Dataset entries
*-*-*
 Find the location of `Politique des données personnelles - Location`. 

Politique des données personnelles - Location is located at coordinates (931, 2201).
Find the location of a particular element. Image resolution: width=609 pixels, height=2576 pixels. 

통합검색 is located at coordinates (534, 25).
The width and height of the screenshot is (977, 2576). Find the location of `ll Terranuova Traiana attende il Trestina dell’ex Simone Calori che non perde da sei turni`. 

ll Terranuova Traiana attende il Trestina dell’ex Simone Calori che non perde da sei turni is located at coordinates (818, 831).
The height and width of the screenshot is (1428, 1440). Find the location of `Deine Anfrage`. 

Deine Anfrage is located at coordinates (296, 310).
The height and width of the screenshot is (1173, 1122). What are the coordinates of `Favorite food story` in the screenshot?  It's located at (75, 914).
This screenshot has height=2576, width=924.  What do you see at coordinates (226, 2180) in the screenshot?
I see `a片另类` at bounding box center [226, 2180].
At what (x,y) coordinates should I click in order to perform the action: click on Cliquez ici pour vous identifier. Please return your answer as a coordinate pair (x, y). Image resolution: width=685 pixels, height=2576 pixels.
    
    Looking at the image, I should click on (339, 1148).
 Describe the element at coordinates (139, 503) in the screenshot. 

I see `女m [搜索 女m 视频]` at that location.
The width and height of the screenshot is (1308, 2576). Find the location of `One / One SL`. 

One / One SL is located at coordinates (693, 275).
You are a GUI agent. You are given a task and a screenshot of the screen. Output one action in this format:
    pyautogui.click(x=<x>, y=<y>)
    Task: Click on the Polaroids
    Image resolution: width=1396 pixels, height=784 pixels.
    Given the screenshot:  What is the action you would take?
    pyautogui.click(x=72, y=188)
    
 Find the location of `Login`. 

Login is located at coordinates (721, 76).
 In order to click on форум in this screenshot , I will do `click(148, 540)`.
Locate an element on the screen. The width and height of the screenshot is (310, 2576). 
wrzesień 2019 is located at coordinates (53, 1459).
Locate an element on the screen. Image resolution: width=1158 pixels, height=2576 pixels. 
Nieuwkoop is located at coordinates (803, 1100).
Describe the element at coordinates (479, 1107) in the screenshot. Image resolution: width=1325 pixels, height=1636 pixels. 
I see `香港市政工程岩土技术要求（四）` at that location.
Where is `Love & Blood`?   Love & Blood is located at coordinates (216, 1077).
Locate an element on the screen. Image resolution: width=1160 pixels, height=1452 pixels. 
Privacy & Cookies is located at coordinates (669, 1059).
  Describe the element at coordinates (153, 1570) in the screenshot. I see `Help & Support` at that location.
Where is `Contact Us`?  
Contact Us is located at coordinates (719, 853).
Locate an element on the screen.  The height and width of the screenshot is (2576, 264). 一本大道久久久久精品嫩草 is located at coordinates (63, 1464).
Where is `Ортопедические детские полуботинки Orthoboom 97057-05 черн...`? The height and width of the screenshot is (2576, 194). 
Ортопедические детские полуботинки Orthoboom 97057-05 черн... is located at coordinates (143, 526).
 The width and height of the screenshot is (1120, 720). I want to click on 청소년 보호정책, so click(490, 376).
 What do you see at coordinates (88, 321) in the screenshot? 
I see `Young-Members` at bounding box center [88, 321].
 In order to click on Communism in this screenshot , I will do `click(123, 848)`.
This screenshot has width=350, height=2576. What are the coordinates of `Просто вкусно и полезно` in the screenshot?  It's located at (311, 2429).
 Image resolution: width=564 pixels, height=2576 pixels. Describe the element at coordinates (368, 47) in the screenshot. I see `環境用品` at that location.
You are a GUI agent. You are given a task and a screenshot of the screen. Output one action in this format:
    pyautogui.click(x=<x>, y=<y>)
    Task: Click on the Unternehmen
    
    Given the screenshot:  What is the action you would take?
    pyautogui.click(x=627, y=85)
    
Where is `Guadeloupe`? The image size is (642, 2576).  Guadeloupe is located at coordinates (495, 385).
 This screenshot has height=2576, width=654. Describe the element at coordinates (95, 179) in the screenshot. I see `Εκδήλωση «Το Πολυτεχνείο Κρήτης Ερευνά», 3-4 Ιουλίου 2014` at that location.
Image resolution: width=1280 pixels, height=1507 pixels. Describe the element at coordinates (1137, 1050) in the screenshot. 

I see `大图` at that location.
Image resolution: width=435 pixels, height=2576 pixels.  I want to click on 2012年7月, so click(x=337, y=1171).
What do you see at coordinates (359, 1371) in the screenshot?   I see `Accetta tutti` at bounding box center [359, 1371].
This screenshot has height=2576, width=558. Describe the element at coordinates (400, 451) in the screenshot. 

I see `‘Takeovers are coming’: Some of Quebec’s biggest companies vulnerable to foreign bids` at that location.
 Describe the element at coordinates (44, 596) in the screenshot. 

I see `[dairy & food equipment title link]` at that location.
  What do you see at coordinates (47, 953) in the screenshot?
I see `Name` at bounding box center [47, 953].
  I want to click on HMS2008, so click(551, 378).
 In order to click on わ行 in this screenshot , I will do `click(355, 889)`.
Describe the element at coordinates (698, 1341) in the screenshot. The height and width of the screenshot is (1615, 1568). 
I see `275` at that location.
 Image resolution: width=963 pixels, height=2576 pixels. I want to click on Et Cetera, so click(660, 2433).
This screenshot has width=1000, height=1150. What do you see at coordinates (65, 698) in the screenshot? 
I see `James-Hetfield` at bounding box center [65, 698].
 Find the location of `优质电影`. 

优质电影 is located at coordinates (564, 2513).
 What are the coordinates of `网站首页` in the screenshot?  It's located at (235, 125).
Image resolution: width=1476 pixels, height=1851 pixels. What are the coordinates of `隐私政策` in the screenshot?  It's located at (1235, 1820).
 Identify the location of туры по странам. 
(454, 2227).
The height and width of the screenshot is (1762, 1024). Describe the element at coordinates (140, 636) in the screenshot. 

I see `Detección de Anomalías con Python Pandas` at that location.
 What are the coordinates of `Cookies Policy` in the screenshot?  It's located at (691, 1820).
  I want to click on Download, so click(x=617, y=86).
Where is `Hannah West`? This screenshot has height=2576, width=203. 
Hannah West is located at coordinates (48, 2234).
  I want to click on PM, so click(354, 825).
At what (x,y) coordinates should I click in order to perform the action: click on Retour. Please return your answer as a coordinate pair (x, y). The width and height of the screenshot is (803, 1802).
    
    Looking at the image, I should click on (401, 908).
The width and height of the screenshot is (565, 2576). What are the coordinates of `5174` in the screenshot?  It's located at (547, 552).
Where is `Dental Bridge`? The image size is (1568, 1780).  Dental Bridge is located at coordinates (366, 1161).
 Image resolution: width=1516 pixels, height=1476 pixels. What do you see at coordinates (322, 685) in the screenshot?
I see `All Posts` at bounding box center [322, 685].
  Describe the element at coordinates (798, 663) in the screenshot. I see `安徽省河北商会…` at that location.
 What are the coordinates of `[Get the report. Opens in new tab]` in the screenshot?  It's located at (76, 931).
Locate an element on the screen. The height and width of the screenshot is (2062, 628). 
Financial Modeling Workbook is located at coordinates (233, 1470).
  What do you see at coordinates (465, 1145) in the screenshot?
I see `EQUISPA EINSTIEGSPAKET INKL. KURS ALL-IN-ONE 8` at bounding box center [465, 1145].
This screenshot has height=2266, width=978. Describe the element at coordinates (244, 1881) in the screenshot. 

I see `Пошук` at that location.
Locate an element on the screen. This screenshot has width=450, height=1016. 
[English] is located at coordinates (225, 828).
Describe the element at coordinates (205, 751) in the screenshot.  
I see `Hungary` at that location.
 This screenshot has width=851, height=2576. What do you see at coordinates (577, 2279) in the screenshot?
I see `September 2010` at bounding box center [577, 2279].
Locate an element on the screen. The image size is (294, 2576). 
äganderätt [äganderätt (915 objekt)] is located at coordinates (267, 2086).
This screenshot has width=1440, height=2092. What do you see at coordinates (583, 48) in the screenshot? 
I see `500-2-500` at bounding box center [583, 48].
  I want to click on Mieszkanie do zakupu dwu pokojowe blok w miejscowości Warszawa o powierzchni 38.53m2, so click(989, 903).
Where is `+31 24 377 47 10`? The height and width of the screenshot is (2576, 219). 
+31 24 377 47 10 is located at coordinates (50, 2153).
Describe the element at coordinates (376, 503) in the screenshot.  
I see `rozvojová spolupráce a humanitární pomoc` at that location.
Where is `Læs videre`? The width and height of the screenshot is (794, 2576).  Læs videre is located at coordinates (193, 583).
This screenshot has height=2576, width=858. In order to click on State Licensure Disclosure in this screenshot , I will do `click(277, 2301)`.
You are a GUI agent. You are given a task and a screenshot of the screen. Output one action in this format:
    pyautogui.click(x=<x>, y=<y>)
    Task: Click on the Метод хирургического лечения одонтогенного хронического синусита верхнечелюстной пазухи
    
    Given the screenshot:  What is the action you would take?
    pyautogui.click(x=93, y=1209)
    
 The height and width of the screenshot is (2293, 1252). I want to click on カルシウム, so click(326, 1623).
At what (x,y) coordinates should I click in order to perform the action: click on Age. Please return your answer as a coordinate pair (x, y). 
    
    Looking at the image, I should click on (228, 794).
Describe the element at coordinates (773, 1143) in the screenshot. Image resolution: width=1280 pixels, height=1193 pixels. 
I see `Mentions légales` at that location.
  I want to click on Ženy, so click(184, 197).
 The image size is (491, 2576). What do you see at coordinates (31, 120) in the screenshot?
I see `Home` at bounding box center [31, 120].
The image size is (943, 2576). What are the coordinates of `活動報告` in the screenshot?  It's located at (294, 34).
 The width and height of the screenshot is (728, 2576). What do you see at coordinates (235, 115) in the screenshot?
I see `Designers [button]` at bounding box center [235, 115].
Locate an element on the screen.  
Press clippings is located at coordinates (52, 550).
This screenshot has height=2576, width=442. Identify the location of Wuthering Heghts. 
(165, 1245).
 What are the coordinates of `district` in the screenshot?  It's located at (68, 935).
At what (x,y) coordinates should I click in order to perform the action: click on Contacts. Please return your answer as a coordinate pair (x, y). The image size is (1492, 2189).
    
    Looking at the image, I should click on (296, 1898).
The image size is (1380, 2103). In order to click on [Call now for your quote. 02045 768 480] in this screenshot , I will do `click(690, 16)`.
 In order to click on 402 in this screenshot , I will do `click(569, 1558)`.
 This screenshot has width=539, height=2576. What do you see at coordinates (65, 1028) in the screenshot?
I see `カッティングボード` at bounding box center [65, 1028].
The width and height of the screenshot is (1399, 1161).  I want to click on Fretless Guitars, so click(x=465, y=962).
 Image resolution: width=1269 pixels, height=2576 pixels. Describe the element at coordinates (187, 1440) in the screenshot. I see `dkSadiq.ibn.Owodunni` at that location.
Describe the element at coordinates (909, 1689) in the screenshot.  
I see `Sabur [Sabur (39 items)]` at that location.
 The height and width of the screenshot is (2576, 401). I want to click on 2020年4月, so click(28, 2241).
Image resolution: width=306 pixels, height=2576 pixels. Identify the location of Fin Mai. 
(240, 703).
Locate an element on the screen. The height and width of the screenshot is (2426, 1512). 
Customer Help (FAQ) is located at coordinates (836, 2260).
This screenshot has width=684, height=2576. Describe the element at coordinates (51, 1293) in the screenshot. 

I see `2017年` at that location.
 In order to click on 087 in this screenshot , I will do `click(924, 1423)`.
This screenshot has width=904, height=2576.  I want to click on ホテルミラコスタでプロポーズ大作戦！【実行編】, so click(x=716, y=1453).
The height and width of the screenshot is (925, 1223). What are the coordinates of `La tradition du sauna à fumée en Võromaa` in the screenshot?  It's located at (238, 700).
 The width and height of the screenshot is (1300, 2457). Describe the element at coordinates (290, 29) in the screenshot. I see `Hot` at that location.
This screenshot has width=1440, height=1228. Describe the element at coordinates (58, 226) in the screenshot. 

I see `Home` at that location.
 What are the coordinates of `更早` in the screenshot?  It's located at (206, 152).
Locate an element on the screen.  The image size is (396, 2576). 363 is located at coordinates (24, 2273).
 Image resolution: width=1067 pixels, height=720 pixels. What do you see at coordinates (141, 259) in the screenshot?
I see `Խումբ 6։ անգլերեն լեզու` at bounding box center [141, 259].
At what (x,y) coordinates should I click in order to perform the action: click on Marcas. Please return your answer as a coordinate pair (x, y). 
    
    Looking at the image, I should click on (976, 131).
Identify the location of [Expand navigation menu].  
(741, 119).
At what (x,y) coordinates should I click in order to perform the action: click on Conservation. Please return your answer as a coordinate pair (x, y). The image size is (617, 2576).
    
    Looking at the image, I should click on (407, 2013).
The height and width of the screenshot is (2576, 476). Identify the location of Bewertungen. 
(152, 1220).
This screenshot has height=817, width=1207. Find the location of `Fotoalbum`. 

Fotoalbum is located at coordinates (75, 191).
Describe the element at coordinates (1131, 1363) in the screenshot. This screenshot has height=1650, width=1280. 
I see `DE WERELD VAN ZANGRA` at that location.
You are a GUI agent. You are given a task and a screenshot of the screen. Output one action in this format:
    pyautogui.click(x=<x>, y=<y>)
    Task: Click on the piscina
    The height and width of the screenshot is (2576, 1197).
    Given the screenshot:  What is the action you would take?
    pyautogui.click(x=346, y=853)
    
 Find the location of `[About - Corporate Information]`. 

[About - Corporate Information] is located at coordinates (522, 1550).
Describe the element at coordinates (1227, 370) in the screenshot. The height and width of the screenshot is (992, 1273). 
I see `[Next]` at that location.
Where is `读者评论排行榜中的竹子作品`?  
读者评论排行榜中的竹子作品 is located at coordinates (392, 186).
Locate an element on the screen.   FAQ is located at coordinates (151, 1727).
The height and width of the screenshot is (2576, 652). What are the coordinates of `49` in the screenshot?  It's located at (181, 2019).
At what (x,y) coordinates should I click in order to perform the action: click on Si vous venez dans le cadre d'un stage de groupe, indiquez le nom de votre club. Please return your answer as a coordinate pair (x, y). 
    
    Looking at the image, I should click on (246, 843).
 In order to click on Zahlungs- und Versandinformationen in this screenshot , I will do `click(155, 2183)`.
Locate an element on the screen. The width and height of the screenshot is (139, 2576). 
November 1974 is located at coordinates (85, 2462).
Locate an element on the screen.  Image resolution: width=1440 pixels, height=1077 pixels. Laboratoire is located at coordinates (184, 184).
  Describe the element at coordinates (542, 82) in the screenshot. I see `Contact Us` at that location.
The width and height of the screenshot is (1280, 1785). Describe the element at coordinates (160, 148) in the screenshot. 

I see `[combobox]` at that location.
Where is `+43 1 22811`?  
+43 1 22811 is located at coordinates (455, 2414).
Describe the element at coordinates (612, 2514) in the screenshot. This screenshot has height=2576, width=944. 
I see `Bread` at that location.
*-*-*
## EXERCISE OBJECTIVE
Please give an exact copy of the entries above, from the line with "is (803, 1802)." down to the line with "The width and height of the screenshot is (565, 2576).", inclusive, and nothing else.

## RESPONSE AREA
At what (x,y) coordinates should I click in order to perform the action: click on Retour. Please return your answer as a coordinate pair (x, y). The width and height of the screenshot is (803, 1802).
    
    Looking at the image, I should click on (401, 908).
The width and height of the screenshot is (565, 2576). What are the coordinates of `5174` in the screenshot?  It's located at (547, 552).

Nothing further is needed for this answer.